Start of DATASET EXTRACT

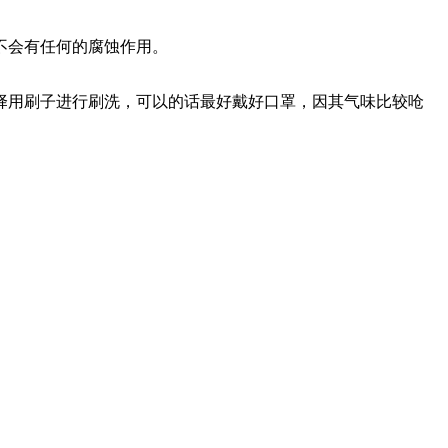
不会有任何的腐蚀作用。
择用刷子进行刷洗，可以的话最好戴好口罩，因其气味比较呛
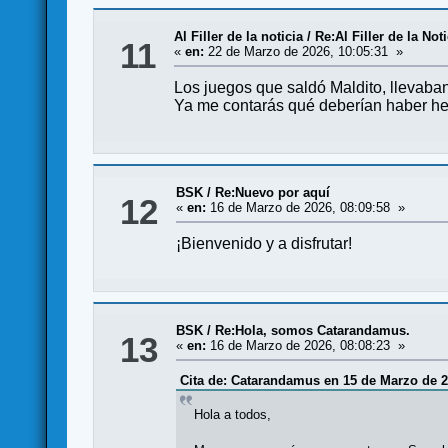
Al Filler de la noticia
/
Re:Al Filler de la Not
11
«
en:
22 de Marzo de 2026, 10:05:31 »
Los juegos que saldó Maldito, llevaban
Ya me contarás qué deberían haber he
BSK
/
Re:Nuevo por aquí
12
«
en:
16 de Marzo de 2026, 08:09:58 »
¡Bienvenido y a disfrutar!
BSK
/
Re:Hola, somos Catarandamus.
13
«
en:
16 de Marzo de 2026, 08:08:23 »
Cita de: Catarandamus en 15 de Marzo de 2
Hola a todos,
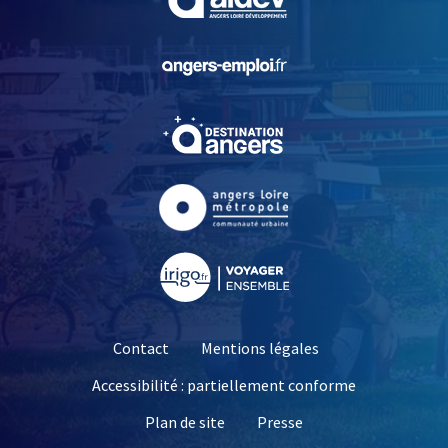
, Ouvre une nouvelle fe
, Ouvre une nouvelle fe
, Ouvre une nouvelle fe
, Ouvre une nouvelle fe
Contact
Mentions légales
Accessibilité : partiellement conforme
, Ouvre une nouvelle 
Plan de site
Presse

End of DATASET EXTRACT

Print verbatim every line above, apart from the pictures.

不会有任何的腐蚀作用。
择用刷子进行刷洗，可以的话最好戴好口罩，因其气味比较呛
Al Filler de la noticia
/
Re:Al Filler de la Not
11
«
en:
22 de Marzo de 2026, 10:05:31 »
Los juegos que saldó Maldito, llevaban
Ya me contarás qué deberían haber he
BSK
/
Re:Nuevo por aquí
12
«
en:
16 de Marzo de 2026, 08:09:58 »
¡Bienvenido y a disfrutar!
BSK
/
Re:Hola, somos Catarandamus.
13
«
en:
16 de Marzo de 2026, 08:08:23 »
Cita de: Catarandamus en 15 de Marzo de 2
Hola a todos,
, Ouvre une nouvelle fe
, Ouvre une nouvelle fe
, Ouvre une nouvelle fe
, Ouvre une nouvelle fe
Contact
Mentions légales
Accessibilité : partiellement conforme
, Ouvre une nouvelle 
Plan de site
Presse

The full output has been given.